▶ _EXERCISE DESCRIPTION_
Among the lines below, output only those between the line holding "Décor de marqueterie" and the line holding "Rendőrségi hírek Békés vármegyéből", inclusive, exactly as written and with no pictures.
-- -- --
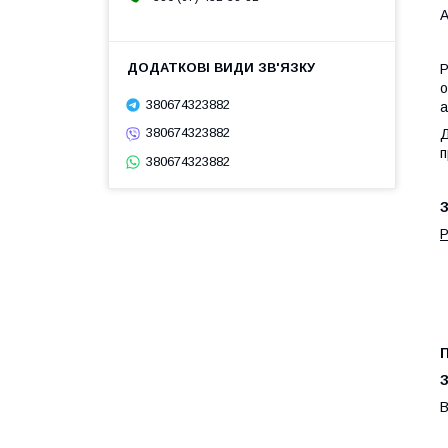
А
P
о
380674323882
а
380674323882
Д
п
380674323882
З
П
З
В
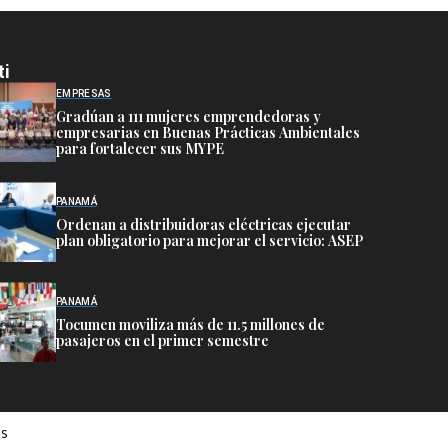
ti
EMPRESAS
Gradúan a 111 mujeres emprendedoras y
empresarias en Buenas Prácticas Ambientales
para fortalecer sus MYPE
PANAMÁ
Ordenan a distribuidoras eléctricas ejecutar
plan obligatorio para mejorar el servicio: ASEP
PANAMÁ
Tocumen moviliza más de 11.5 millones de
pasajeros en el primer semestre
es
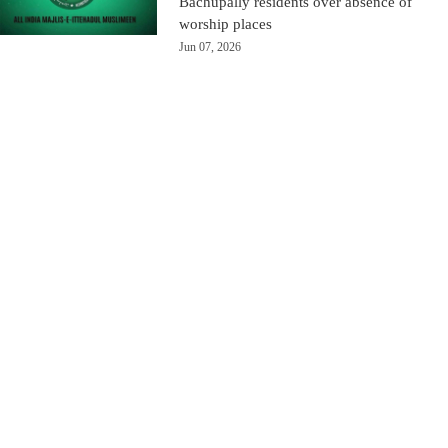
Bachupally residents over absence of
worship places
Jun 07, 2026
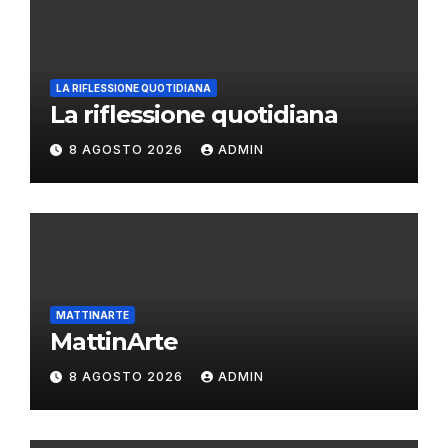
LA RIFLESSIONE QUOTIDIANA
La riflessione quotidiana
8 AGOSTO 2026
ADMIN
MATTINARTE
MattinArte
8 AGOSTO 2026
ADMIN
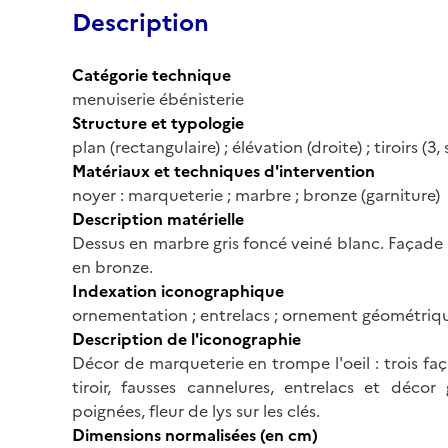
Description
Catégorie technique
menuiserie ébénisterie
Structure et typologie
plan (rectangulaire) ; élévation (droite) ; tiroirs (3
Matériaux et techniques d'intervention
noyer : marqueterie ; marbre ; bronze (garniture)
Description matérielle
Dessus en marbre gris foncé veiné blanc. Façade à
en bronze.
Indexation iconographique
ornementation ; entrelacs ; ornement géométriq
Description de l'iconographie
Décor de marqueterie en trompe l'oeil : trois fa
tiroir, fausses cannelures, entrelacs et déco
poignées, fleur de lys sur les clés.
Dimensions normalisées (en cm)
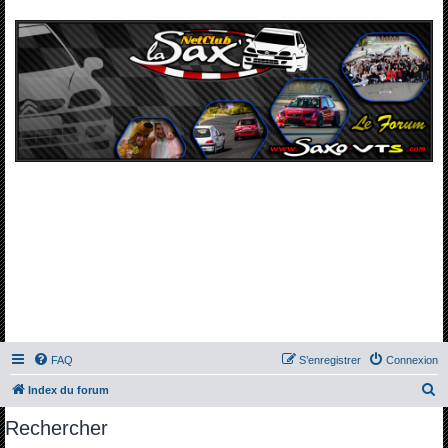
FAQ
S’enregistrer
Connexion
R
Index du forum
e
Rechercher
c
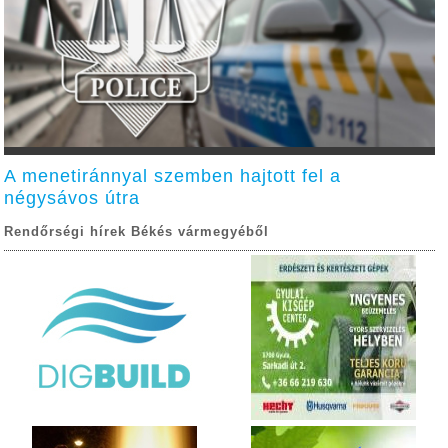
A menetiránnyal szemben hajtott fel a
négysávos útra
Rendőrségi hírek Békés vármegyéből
-- -- --
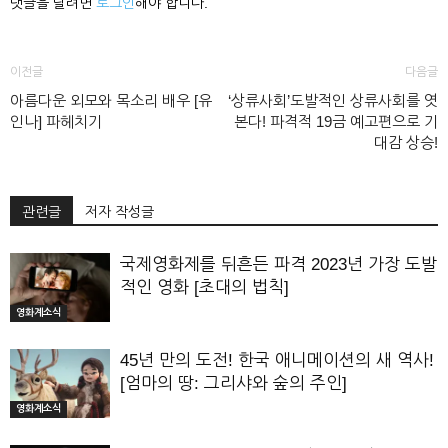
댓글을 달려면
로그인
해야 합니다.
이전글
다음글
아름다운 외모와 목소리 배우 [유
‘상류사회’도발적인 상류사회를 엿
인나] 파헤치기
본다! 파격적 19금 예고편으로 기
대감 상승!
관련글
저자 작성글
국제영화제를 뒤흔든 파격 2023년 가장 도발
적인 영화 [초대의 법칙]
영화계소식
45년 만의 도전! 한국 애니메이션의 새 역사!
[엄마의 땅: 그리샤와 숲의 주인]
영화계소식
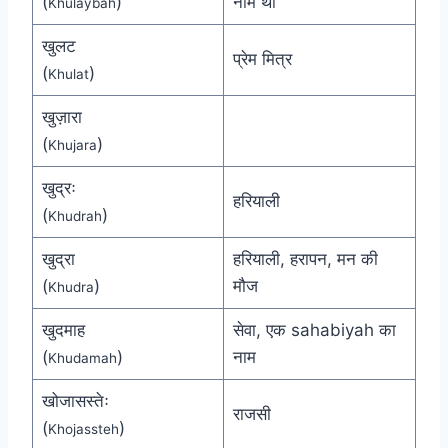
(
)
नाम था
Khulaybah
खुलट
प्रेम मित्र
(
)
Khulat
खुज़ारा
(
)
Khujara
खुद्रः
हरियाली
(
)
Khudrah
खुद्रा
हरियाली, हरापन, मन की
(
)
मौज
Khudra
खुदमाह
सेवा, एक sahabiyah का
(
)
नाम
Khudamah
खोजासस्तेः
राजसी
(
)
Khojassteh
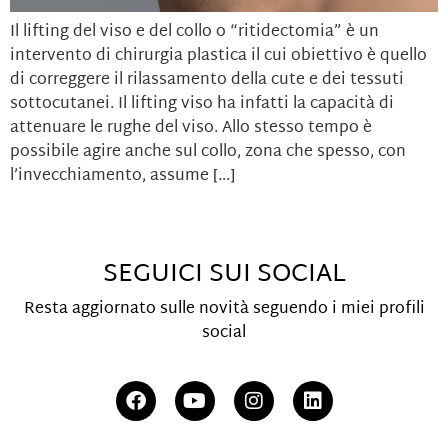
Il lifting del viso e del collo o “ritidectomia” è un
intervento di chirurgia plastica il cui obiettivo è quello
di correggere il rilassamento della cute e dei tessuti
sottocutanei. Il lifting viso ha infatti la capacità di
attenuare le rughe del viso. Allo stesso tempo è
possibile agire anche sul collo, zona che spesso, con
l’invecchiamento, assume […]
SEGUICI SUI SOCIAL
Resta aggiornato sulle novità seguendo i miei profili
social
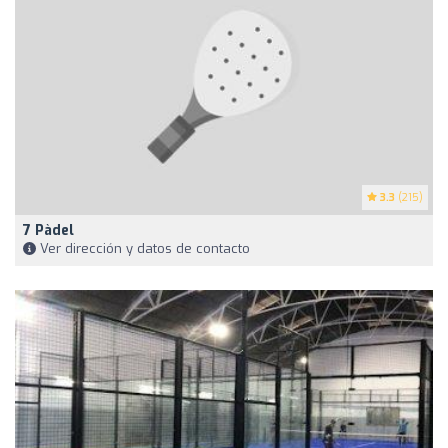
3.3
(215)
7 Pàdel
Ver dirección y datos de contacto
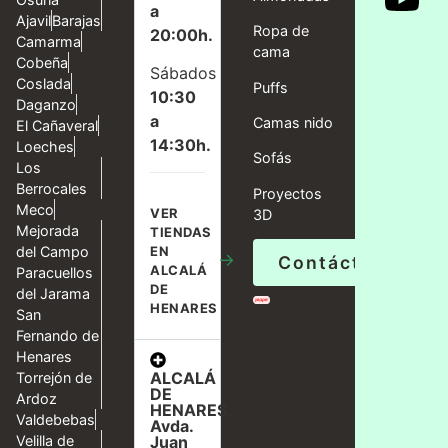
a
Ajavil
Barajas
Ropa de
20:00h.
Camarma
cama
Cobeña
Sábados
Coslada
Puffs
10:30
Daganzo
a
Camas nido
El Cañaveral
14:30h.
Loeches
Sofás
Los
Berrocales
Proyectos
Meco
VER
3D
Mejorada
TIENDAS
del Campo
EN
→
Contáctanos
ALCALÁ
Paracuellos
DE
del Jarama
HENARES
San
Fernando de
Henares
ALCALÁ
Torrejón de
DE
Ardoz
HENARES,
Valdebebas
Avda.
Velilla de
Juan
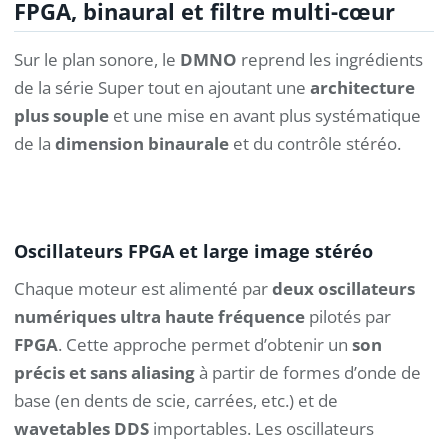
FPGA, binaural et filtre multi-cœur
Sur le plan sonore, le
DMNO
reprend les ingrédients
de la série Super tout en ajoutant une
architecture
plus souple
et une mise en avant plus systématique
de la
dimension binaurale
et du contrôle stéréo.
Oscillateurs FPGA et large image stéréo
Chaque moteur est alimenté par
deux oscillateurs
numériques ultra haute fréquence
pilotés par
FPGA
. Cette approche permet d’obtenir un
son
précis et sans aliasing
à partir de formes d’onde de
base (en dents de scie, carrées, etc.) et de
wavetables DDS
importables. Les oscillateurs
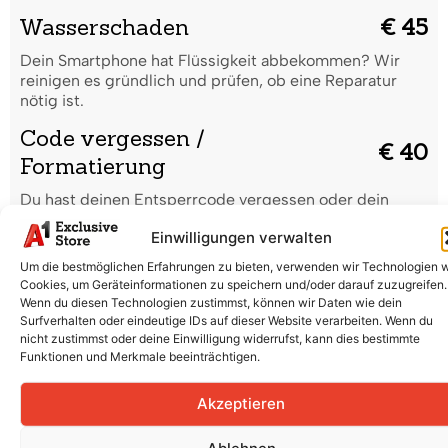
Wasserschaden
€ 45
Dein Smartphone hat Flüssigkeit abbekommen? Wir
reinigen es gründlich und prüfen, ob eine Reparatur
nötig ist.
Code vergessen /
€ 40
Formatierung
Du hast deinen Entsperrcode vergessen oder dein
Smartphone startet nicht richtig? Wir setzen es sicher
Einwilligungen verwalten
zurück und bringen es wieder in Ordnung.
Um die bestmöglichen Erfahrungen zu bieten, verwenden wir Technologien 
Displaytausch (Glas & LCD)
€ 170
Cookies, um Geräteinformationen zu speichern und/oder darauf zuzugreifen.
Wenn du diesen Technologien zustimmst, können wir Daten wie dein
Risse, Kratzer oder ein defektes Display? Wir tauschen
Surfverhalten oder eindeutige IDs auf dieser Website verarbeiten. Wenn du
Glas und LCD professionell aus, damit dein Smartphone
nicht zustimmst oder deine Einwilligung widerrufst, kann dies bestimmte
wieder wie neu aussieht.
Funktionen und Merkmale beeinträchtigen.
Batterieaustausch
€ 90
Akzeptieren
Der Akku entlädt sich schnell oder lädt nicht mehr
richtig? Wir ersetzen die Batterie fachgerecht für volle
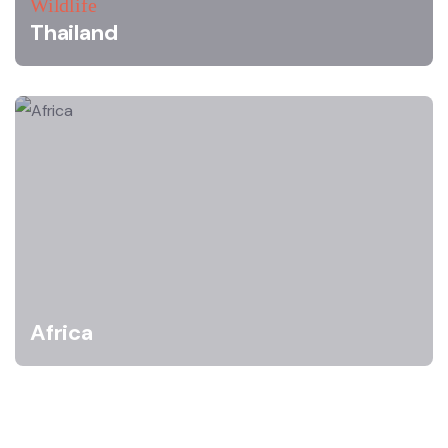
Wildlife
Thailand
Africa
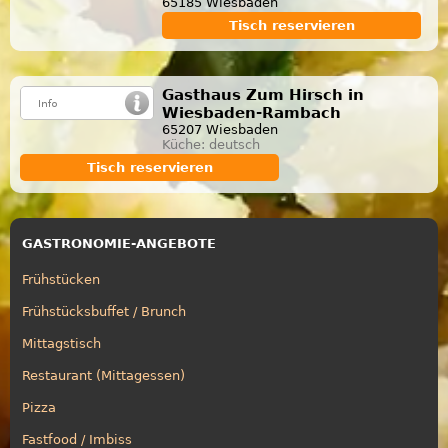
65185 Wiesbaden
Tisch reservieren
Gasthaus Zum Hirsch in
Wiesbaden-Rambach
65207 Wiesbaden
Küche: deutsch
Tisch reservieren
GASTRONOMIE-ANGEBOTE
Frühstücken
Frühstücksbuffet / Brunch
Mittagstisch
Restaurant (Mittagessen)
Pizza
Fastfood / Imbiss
-- -- --
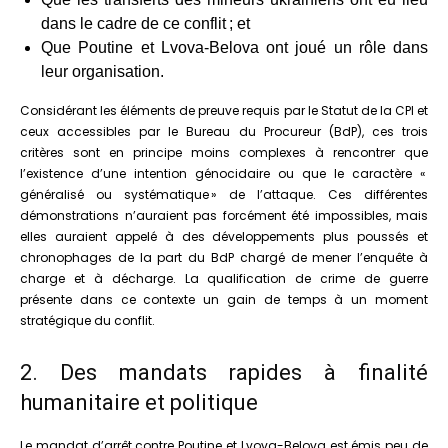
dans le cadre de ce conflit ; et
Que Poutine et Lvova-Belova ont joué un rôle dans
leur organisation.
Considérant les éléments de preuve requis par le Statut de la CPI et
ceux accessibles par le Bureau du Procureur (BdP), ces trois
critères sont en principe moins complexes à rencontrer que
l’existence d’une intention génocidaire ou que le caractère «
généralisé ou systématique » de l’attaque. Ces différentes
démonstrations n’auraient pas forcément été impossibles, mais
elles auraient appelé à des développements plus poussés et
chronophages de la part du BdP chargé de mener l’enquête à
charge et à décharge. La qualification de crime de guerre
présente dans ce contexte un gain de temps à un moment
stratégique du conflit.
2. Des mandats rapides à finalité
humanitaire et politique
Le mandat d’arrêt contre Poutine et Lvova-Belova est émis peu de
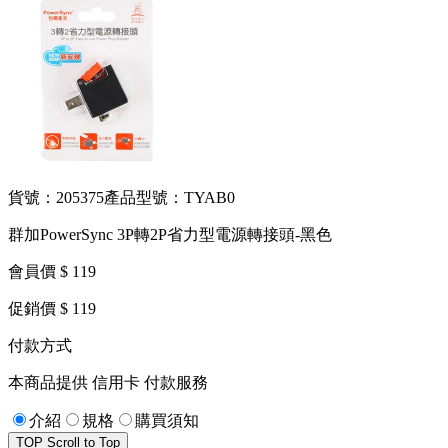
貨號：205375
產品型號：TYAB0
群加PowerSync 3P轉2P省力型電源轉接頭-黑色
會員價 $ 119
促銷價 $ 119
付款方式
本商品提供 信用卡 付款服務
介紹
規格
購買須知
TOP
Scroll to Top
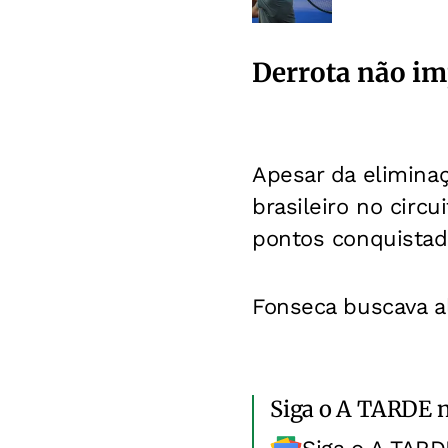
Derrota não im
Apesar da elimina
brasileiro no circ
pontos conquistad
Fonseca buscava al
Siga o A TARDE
-- -- --
▶ _SOLUTION TO THIS EXERCISE_
Décor de marqueterie en trompe l'oeil : trois fa
tiroir, fausses cannelures, entrelacs et déco
poignées, fleur de lys sur les clés.
Dimensions normalisées (en cm)
FAQ
S’enregistrer
Connexion
R
Index du forum
e
Rechercher
c
A menetiránnyal szemben hajtott fel a
négysávos útra
Rendőrségi hírek Békés vármegyéből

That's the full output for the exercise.